Marie Ernestine Emma Hennicot-Schoepges (née Schoepges; born 24 July 1941 in Dudelange) is a Luxembourgish politician for the Christian Social People's Party. She was a Member of the European Parliament from 2004 to 2009, sitting as a CSV member of the European People's Party.

Erna Hennicot-Schoepges has an extensive history in cultural affairs. She was educated in Musical studies, for which she was awarded the gold medal as a pianist, as well as philosophy and literature at the Royal Conservatoire of Brussels in Brussels, Ecole Normale in Paris, the Mozarteum in Salzburg, and the Centre Universitaire in Luxembourg.

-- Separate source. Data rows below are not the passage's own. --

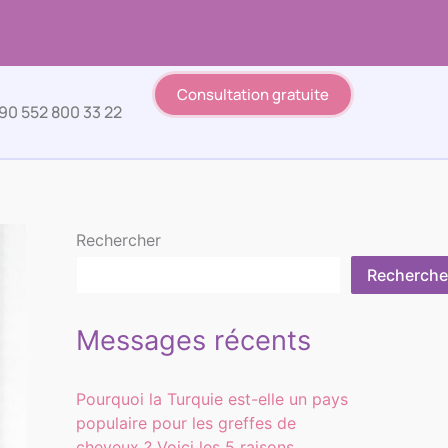
Consultation gratuite
90 552 800 33 22
Rechercher
Recherche
Messages récents
Pourquoi la Turquie est-elle un pays
populaire pour les greffes de
cheveux ? Voici les 5 raisons.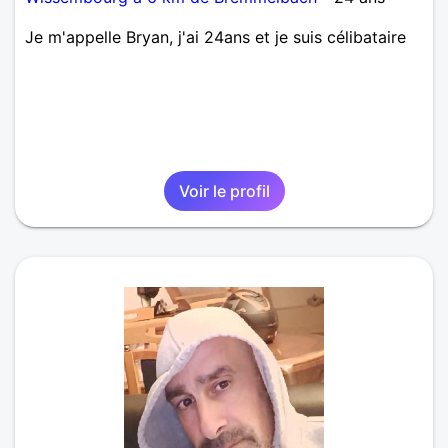
Je m'appelle Bryan, j'ai 24ans et je suis célibataire
Voir le profil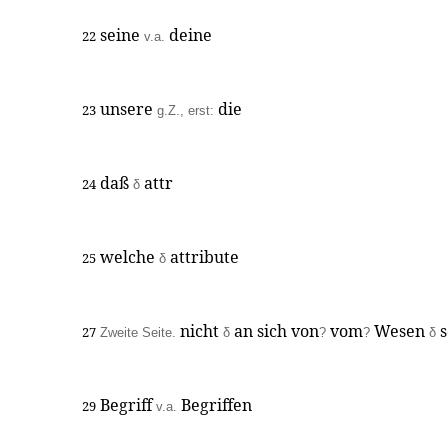
seine
deine
22
v.a.
unsere
die
23
g.Z., erst:
daß
attr
24
δ
welche
attribute
25
δ
nicht
an sich von
vom
Wesen
s
27
Zweite Seite.
δ
?
?
δ
Begriff
Begriffen
29
v.a.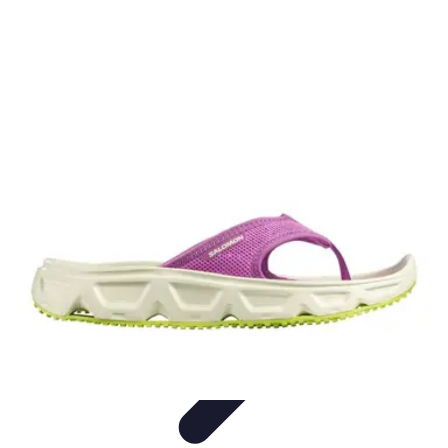
Relaxations Rapides
Techniques de Relaxation
Conseils Pratiques
Routine
quotidienne
Technologie
Routines
Relaxations Rapides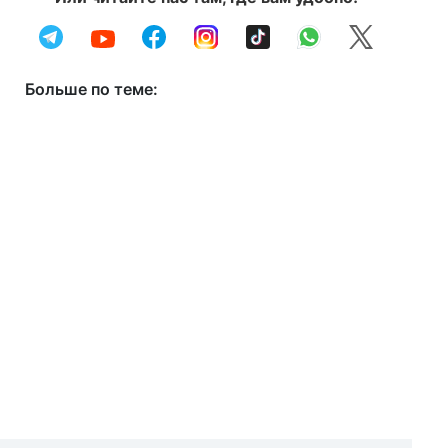
Больше по теме: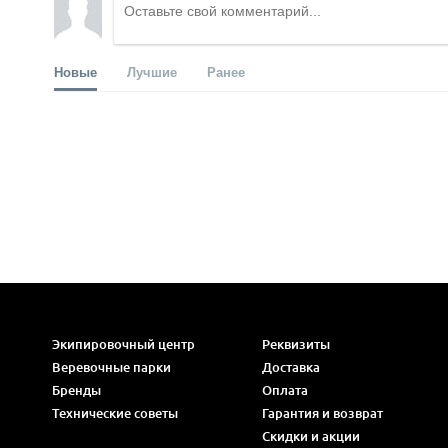
Новые
Лучшие
Ранее
Экипировочный центр
Реквизиты
Веревочные парки
Доставка
Бренды
Оплата
Технические советы
Гарантия и возврат
Скидки и акции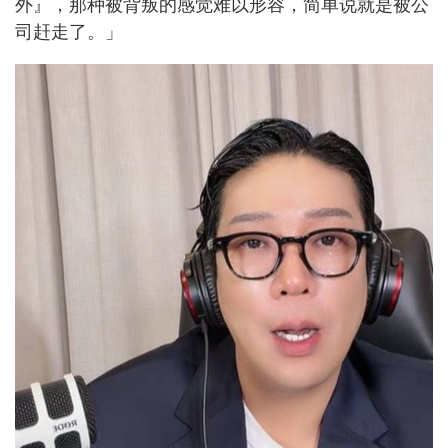
外』，那种被背叛的感觉难以形容，简单说就是被公
司赶走了。」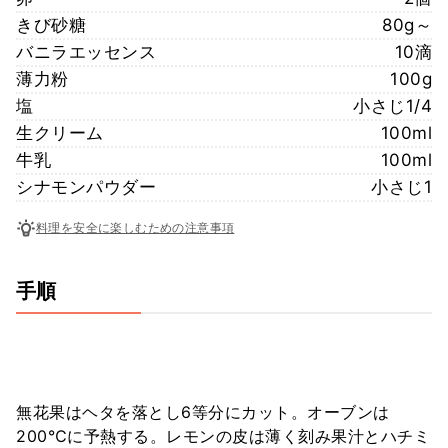
きび砂糖
80g～
バニラエッセンス
10滴
薄力粉
100g
塩
小さじ1/4
生クリーム
100ml
牛乳
100ml
シナモンパウダー
小さじ1
料理を安全に楽しむための注意事項
手順
無花果はヘタを落とし6等分にカット。オーブンは
200℃に予熱する。レモンの皮は薄く刻み果汁とハチミ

Her political career reflects this deep interest in culture as well as her commitment to civil affairs. The Hennicot-Schoepges was elected Mayor of Walferdange and then moved on to become the first woman President of Luxembourg’s Parliament followed by her appointment as Luxembourg’s Minister of Culture, Higher Education and Research and Public Works. Throughout this time, she was also highly engaged as a member of the Parliamentary Assembly of the Council of Europe, and of the European Parliament.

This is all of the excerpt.